Tim Hortons isn't just a coffee shop in Canada, it's an iconic and symbolic brand that sums up what we're all about. It's like an unofficial member of each Canadians' family - or at least it WAS. Lately, Tim's has had its shine tarnished with the recent and upsetting changes it's implement in some of its local stores (and we aren't talking about the change in their coffee beans).
After the increase in the local minimum wage in parts of the country, some Tim Hortons franchisees reponsponded by cutting employees benefits. A move that pissed off countless Canadians and even had the Ontario Premier Kathleen Wynne calling out the local cooperation for bullying their employees.

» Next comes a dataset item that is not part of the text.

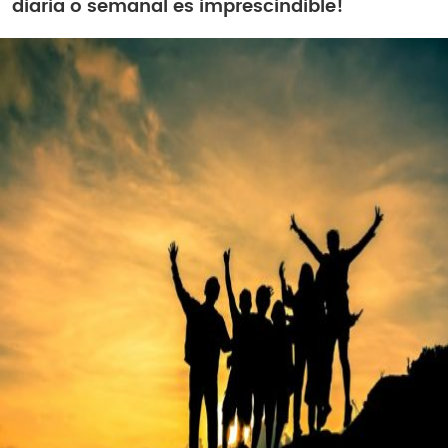
diaria o semanal es imprescindible!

Now it looks like those boycotts might come back to hit the coffee chain's bottom line in a big way. The Financial Post just reported that this "fourth quarter marked the fifth straight quarter of flat or falling same-store sales at Tim Hortons."
The reason why is being linked somewhat to a fight going on between head office and some Tim Hortons franchisees, who say the company has been treating them unfairly (ironic!). And partly due to the fast expansion Tim Hortons has had globally.
While the sales for Tim's only slid by 0.1%, for a million dollar company that can mean a huge loss. These number also do not reflect the sales from January when the company's benefit cutting backlash began - we'll have to wait a few more months for that info. However based on the trend that we're already seeing, we can expect some not so promising numbers.
And while Tim Horton's isn't Canada's favourite coffee chain anymore anyways, it's sad to see what a turn it's taken in the recent months.